*Task goal*: Exactly the lines from the opening of the records through the line containing "What do you see at coordinates (858, 1538)" should be copied, with both included.

Stored data entries
►

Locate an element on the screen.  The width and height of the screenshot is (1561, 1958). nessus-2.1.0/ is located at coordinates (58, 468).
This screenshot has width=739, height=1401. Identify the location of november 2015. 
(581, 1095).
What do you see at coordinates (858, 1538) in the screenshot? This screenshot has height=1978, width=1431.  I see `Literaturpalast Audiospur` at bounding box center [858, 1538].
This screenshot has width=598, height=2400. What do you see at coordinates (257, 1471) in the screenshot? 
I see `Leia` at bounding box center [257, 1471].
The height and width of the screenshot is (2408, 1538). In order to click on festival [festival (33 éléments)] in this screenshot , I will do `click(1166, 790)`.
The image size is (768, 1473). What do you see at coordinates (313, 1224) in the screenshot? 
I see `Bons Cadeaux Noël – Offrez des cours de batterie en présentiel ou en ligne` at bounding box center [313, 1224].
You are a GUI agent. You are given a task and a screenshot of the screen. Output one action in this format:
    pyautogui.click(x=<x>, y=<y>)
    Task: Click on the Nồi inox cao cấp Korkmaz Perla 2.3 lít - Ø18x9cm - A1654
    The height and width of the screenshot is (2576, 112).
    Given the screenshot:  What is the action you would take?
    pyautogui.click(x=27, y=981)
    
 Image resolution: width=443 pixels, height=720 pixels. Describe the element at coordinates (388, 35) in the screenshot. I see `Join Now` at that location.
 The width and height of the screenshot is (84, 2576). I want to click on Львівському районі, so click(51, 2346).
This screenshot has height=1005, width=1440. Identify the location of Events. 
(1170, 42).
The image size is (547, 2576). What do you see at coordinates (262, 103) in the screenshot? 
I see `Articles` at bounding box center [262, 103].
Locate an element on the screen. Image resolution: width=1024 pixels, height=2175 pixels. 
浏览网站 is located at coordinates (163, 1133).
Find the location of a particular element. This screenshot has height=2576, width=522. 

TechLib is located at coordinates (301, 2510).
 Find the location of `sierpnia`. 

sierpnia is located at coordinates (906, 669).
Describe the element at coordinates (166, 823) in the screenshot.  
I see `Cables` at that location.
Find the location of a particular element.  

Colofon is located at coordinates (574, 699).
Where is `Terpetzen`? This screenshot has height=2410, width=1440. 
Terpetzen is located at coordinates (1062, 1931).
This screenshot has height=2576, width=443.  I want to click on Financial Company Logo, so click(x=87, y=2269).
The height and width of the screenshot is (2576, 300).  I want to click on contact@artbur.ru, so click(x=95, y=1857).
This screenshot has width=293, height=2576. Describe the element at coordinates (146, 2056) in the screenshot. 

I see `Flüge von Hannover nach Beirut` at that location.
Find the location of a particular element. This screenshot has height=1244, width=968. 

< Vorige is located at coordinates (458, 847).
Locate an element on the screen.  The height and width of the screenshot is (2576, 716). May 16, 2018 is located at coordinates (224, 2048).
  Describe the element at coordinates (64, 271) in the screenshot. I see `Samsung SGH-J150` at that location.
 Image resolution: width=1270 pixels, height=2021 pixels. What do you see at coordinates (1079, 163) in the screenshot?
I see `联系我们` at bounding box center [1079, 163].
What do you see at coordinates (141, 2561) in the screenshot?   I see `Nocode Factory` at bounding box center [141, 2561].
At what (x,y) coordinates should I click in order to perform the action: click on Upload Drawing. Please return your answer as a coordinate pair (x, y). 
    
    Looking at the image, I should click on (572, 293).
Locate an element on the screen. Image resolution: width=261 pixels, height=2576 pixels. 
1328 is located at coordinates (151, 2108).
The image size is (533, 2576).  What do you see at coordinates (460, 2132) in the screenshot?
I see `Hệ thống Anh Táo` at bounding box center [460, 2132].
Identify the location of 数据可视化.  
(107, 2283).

◄

*Answer below*:
Locate an element on the screen.  The width and height of the screenshot is (1561, 1958). nessus-2.1.0/ is located at coordinates (58, 468).
This screenshot has width=739, height=1401. Identify the location of november 2015. 
(581, 1095).
What do you see at coordinates (858, 1538) in the screenshot? This screenshot has height=1978, width=1431.  I see `Literaturpalast Audiospur` at bounding box center [858, 1538].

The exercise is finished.